I am working thru some pain as we are going thru memories that are hurtful in our church study. This has been very hard and painful for me.

I know that God is using this pain to change me. He has so much he wants to do with me. I have to let the old die away.

I actually joined a new church and am going to be baptized again. It was done when I was a child, but I choose to do it now.
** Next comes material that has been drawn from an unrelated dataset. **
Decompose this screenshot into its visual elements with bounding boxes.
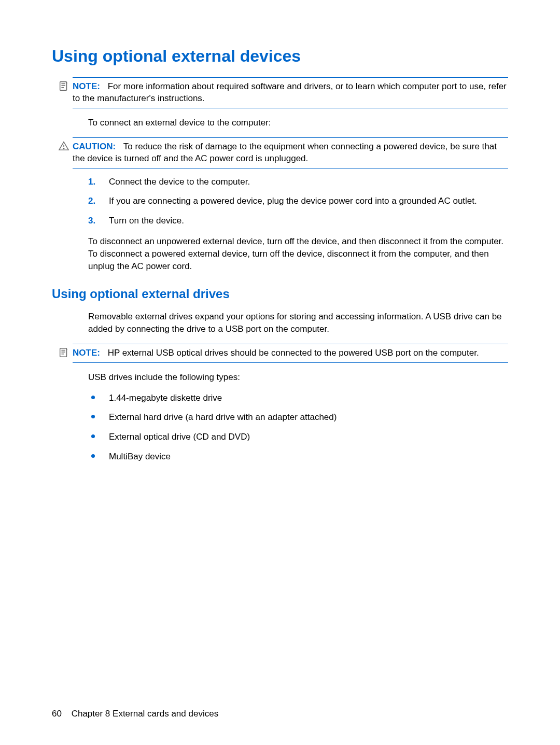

God bless and I hope that the healing comes soon.

Love ya

Jessica said...

There are so many ways He can teach us! Thank you for sharing so openly. I've been sorta MIA in blog-reading, but so love following yours and will try to do better. Since our baby was born, I have a new site and I'd love for you to read there and comment as you'd like on any post or ask any questions. ♥ www.hisheartmyhands.blogspot.com

Tamra said...

It's funny how He answers our prayers, isn't it? :) Friends warned me, don't pray for patience or He'll give you something that will REALLY teach you patience. So, thinking I can outwit, I prayed specifically for "patience with my children". I ended up called to teach in Primary at church. Nothin' like teaching 80 kids each week to teach ya patience. lol! :) Guess I got exactly what I asked for. :) Thnx for your always uplifting message and attitude!

Momof5 said...

Oh Stacie, I am so sorry you are having to deal with this. What an amazing outlook on worship, though. You are such an inspiration. I remember dealing with nodules in my thyroid a couple of years ago and the possibility of cancer and possibly losing the ability to worship with singing. It's a hard reality and you are approaching it with such grace. God bless your throat girlie! I will pray for you and your doctors and your healing. God bless you!